In Carmilla, Laura did not have the strength and will power to move on with her life, even after the death of Carmilla. Personally I believe that an immense amount of strength and courage was needed by Mina to continue her life with Jonathan. Even though Mina witnessed just as much as any of the men, she was able to move forward with her life without many of the side effects that some of the men possessed. Although it might be objected that Dracula is the heterosexual form of Carmilla, I believe that these characters both mirror each other.
Although Dracula is a stereotypical vampire while Carmilla is more against the grain, both are static characters and have the same motives. Both vampires prey on victims who are generally lonely, vulnerable, young and female. Carmilla preys on Laura because she is an only child, longing for a friend. The Count preys on Lucy because she is promiscuous, senseless and also longing for her friend. These characteristics make it easier for the vampires to keep them under their spell and control. Another commonality between Dracula and Carmilla is the way they intertwine evil and sexual desire.

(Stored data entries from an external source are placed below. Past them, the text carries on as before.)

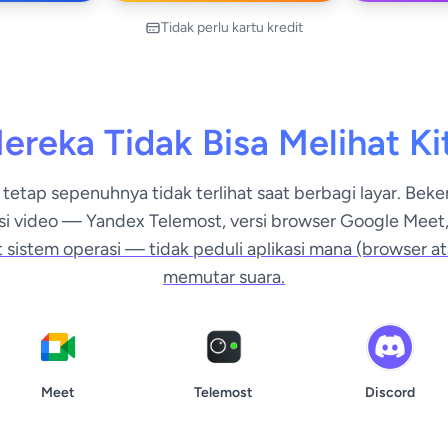
Tidak perlu kartu kredit
ereka Tidak Bisa Melihat Ki
 tetap sepenuhnya tidak terlihat saat berbagi layar. Bek
si video — Yandex Telemost, versi browser Google Meet,
t sistem operasi — tidak peduli aplikasi mana (browser 
memutar suara.
Meet
Telemost
Discord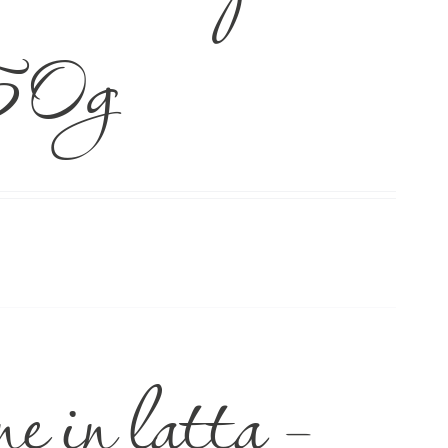
50g
e in latta –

The biting of the neck, the piercing of the stake, and the seductive traits are the acts that are both evil and sexual at the same time. One of the main themes in Dracula is gender roles. The three men who all wished to marry Lucy, Dr. John Seward and Van Helsing were all characters who Stoker used to demonstrate this theme. As each man gave his blood to help their love, Lucy, they were also contributing to the homosexuality in Dracula. After each blood transfusion, Dracula attacked Lucy and drank the blood that was given to her from the men; therefore he was actually consuming their blood, not Lucys.
This challenges the power of the male and relates to Carmilla and the homosexuality that LeFanu uses in his attempt to defy all social norms. Not only is sexual orientation a shared aim in both stories but they both also question the power of man. When the blood transfusions do not work the men in the story have to find a way to redeem themselves. By killing Dracula they restore their roles in society as the strong males. This restoration of gender roles is also made apparent in Carmilla when it is not Laura who kills Carmilla in the end, but the men that are trying to protect her.
By carefully choosing each of their characters, Stoker and LaFanu both create narratives that contrast and agree with one another. As the authors introduce the characters that will inhabit their stories they must consider how each character will look, act and be perceived by other characters and the audience. By giving the reader the ability to see each characters story, I believe that Stoker was more successful at creating a more detailed plot than LeFanu. Each characters perspective added a new outlook onto the story and allowed for more storylines to intertwine.